Né en 1946 à Saint-Boniface et résident de Toronto, Paul Savoie fait figure de pionnier au sein des institutions littéraires canadiennes-françaises qui se sont développées à partir des années 1970. Son recueil Acte de création ((Dorénavant, le sigle AC suivi du folio indiquera les références à cet ouvrage.)) propose vingt entretiens avec des écrivains canadiens francophones à propos de leur processus créatif. Plutôt qu’une entrevue face à face traditionnelle, Savoie choisit d’envoyer des courriels à ses confrères écrivains, leur laissant ainsi le soin de développer leurs réponses à leur rythme. Le choix de Savoie de solliciter des amis confère au recueil un ton intime qui s’avère selon moi une lame à double tranchant : si elle permet aux écrivains de se confier plus facilement, la proximité donne toutefois l’impression au lecteur à certains moments d’interrompre une conversation en cours depuis vingt ans. Néanmoins, la relation de compagnonnage qui rend possible ces entretiens traduit admirablement la situation particulière des écrivains canadiens-français, qui s’apparente au concept de communitas qu’a développé Michel Biron : « Les rapports entre individus sont moins déterminés par une hiérarchie verticale que par une sorte de hiérarchie horizontale qui n’obéit pas à la logique d’un classement établi d’avance, mais à un système peu déterminé dans lequel tout est affaire de contiguïté, de voisinage » (Biron, 2000 : 13). Cet état d’esprit de l’écrivain évoluant dans le Canada francophone hors-Québec, véritable terra incognita où la littérature se développe en absence de tradition forte et où tout est à faire, on le retrouve chez tous les interlocuteurs de Savoie, qu’ils viennent de l’Ontario (Jean Marc Dalpé, Pierre Léon, Pierre Raphaël Pelletier, Antonio D’Alfonso, Didier Leclair, Marc LeMyre, Marguerite Andersen, Andrée Lacelle, Gabrielle Poulin, Robert Dickson), de l’Acadie (France Daigle, Gérald Leblanc, Dyane Léger, Herménégilde Chiasson), du Manitoba (Lise Gaboury-Diallo, J.R. Léveillé et Savoie lui-même) ou qu’ils soient des nomades ayant habité de nombreux pays (Natalie Stephens, Aurélie Resch, Hédi Bouraoui et Michelle Matteau).

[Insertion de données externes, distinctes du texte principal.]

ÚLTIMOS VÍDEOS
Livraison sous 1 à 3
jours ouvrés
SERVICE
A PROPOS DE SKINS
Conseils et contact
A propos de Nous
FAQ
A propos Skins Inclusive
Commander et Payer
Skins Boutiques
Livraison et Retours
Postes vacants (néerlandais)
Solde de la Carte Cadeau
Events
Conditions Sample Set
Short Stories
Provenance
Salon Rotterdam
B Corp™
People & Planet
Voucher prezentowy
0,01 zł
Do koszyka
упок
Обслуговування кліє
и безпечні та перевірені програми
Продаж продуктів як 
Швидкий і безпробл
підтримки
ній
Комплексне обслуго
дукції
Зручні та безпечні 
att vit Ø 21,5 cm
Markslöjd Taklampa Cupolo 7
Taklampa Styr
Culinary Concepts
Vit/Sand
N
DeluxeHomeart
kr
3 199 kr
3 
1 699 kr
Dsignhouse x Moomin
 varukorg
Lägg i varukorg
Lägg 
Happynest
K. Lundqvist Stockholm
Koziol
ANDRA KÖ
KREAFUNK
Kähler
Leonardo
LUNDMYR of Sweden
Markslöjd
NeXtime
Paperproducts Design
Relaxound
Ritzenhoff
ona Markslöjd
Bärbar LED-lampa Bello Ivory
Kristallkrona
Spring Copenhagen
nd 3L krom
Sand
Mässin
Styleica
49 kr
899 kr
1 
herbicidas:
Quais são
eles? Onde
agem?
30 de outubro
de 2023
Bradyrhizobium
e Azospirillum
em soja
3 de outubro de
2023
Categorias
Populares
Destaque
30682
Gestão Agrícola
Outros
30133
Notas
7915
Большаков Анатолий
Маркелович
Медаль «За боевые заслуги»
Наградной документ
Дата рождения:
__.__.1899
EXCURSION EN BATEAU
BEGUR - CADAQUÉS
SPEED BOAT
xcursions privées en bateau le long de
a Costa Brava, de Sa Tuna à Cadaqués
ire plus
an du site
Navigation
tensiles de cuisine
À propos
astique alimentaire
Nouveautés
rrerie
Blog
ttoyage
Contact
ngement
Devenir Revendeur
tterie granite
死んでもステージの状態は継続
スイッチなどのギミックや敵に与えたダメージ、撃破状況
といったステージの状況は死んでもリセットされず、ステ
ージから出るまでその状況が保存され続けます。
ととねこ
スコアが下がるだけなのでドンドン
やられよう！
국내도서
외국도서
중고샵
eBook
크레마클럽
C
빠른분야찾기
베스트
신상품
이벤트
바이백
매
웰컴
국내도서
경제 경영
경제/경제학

Pour ces écrivains, la littérature ne se définit pas uniquement en fonction des œuvres et des lecteurs, mais aussi par le milieu littéraire et les sociabilités qu’il permet. C’est pourquoi ils insistent sur la place prépondérante des pairs dans leur démarche artistique. Comme l’explique Antonio D’Alfonso, « au Canada, ce sont les pairs qui déterminent l’avenir de l’expression artistique » (AC : 64). Devant un public peu nombreux et un soutien gouvernemental moins assuré qu’au Québec, les créateurs doivent s’épauler pour la survie du champ littéraire qu’ils cherchent à développer. Ainsi, on retrouve dans les entretiens un nombre prodigieux de références à des projets collectifs auxquels les auteurs ont participé et de mentions d’autres écrivains canadiens-français. Les interlocuteurs de Savoie, rappelons-le, ont contribué dans les années 1970 à édifier les institutions et maisons d’édition qui ont mené à la légitimation de ces littératures aujourd’hui.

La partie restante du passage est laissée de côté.